Proteins that regulate apoptosis also help orchestrate another cell-death mechanism called necroptosis

Proper regulation of cell death is crucial to organism development and to prevent cancer and diseases of the immune system. Molecular biologists in Australia have now shown that inhibitor of apoptosis (IAP) proteins not only inhibit the cell suicide process known as apoptosis but, by interacting with proteins called RIP kinases, they also help control a second cell-death mechanism: necroptosis1

Without IAP proteins, mice die halfway through embryonic development. However, the functions of the three IAP proteins — cIAP1, cIAP2 and XIAP — overlap so closely that the lack of just one of them in mice affects development only slightly.

To sort out the individual roles of these proteins, David Vaux and colleagues at Australia’s Walter and Eliza Hall Institute of Medical Research and La Trobe and Melbourne universities deleted the genes coding for two of the proteins at a time.
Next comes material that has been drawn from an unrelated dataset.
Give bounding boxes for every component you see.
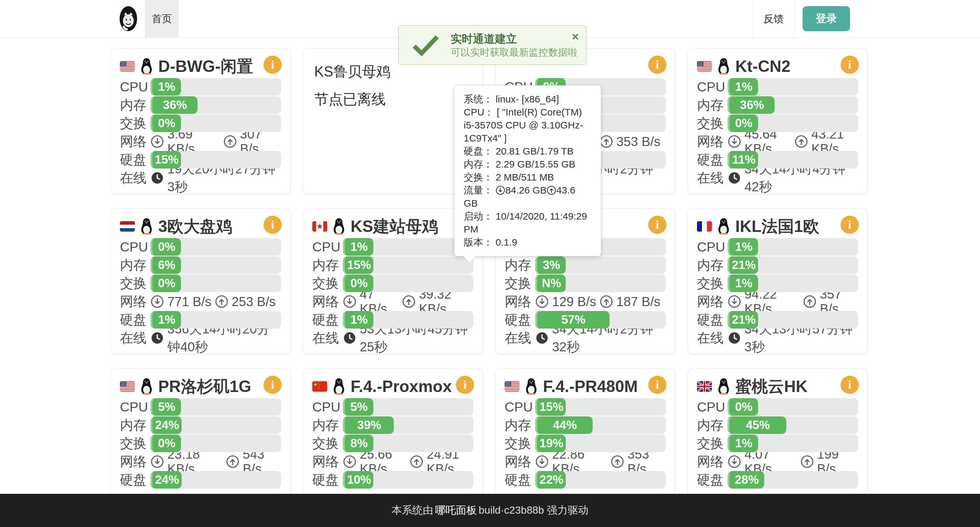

They found that a viable embryo could develop when cIAP1 alone was active, but otherwise at least two IAP proteins were necessary.

The researchers also discovered that embryonic survival of IAP mutants could be extended by deleting RIP kinases 1 and 3, which are involved in regulating necroptosis. This indicates that the RIP kinases are held in check by IAP proteins during development.